Background: There were scarcely germline variants of familial lung cancer (LC) identified. We conducted an study with whole-exome sequencing of pedigrees with familial lung cancer to analyze the potential genetic susceptibility.
Methods: Probands with the highest hereditary background were identified by our large-scale epidemiological study and five ones were enrolled as a learning set. The germline SNPs (single-nucleotide polymorphisms) of other five similar probands, four healthy individuals in the formerly pedigrees and three patients with sporadic LC were used as a validation set, controlled by three healthy individuals without family history of any cancer. The network of mutated genes was generated using STRING-DB and visualized using Cytoscape.

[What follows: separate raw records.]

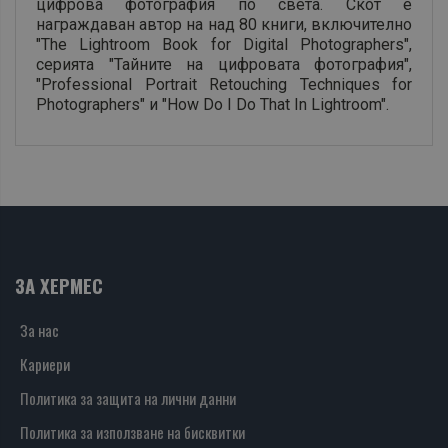
цифрова фотография по света. Скот е
награждаван автор на над 80 книги, включително
"The Lightroom Book for Digital Photographers",
серията "Тайните на цифровата фотография",
"Professional Portrait Retouching Techniques for
Photographers" и "How Do I Do That In Lightroom".
ЗА ХЕРМЕС
За нас
Кариери
Политика за защита на лични данни
Политика за използване на бисквитки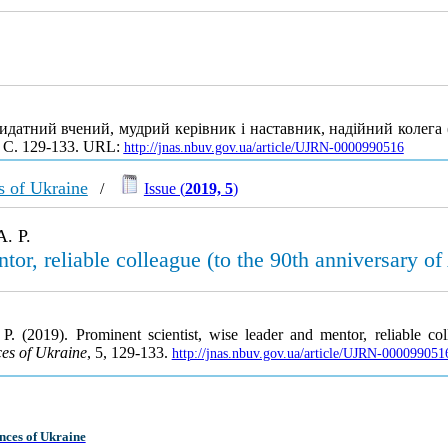
Видатний вчений, мудрий керівник і наставник, надійний колега 
. С. 129-133. URL:
http://jnas.nbuv.gov.ua/article/UJRN-0000990516
s of Ukraine
/
Issue (
2019, 5
)
A. P.
ntor, reliable colleague (to the 90th anniversary 
P. (2019). Prominent scientist, wise leader and mentor, reliable co
ces of Ukraine
, 5, 129-133.
http://jnas.nbuv.gov.ua/article/UJRN-000099051
nces of Ukraine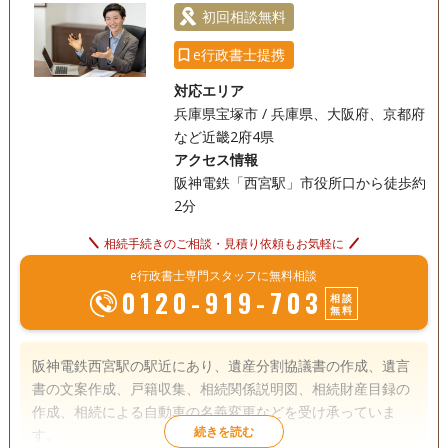
初回相談無料
e行政書士提携
対応エリア
兵庫県宝塚市 / 兵庫県、大阪府、京都府
など近畿2府4県
アクセス情報
阪神電鉄「西宮駅」市役所口から徒歩約
2分
相続手続きのご相談・見積り依頼もお気軽に
e行政書士専門スタッフに無料相談
0120-919-703
相談
無料
阪神電鉄西宮駅の駅近にあり、遺産分割協議書の作成、遺言
書の文案作成、戸籍収集、相続関係説明図、相続財産目録の
作成、相続による自動車の名義変更などを受け承っていま
す。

Results: Specific and shared somatic mutations and germline SNPs were not the shared cause of familial lung cancer. However, individual germline SNPs showed distinct protein-protein interaction network patterns in probands versus healthy individuals and patients with sporadic lung cancer. SNP-containing genes were enriched in the PI3K/AKT pathway. These results were validated in the validation set. Furthermore, patients with familial lung cancer were distinguished by many germline variations in the PI3K/AKT pathway by a simple SVM classification method. It is worth emphasizing that one person with many germline variations in the PI3K/AKT pathway developed lung cancer during follow-up.
Conclusions: The phenomenon that the enrichments of germline SNPs in the PI3K/AKT pathway might be a major predictor of familial susceptibility to lung cancer.
Keywords: Familial lung cancer; Germline variation networks; PI3K/AKT pathway; Whole-exome sequencing.